The salient aspects of the project program included the integration of the joint use components with the community redevelopment agency, the Long Beach Aquarium of the Pacific, and Long Beach Memorial Hospital.

The community aspects of the building program shaped the basic design decisions concerning site layout, access, orientation, security and internal adjacencies. Layered with the districts desire to create a sustainable solution, the facility in a sense became shaped by performance and function.

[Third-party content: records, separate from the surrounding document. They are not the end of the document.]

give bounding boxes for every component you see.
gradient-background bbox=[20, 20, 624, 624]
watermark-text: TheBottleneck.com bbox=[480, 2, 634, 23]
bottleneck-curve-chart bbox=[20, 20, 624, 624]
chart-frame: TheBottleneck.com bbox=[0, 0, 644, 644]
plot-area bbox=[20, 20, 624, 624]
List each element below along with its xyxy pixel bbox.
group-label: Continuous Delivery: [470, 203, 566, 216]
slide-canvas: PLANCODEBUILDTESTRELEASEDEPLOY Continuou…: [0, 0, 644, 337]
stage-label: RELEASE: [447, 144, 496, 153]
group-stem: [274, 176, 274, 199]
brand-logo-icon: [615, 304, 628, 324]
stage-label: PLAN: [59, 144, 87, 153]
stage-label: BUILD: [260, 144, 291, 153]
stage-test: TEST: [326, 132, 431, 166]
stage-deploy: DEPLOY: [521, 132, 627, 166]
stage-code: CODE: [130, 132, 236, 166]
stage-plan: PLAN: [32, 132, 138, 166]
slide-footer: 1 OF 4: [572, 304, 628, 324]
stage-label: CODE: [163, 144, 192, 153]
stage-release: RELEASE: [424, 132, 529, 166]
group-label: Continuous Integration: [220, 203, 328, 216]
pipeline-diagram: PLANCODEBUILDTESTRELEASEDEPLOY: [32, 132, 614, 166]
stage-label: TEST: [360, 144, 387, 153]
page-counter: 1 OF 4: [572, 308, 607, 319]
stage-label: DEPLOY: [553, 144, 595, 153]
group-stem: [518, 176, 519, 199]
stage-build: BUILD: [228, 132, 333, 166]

The program for Cesar Chavez Elementary School required the different integration of community use as well as district use. Clear and simple security systems to protect both entities determined site design strategies very early in the design phase of the project. In addition, the integration of existing park area for daytime school use offered specific constraints on the building configuration. Sustainability became an integral component not only to the final solution, but to the design process as well as energy and cost saving strategies as well as indoor environmental qualities determined HVAC systems, building orientation, openings, and landscape and material selections.

Burnished, concrete masonry formed an aesthetic as well as functional base for the school and was specifically chosen for durability and planning flexibility. By constructing the school from concrete masonry, columns were eliminated within the classrooms providing more usable learning environments.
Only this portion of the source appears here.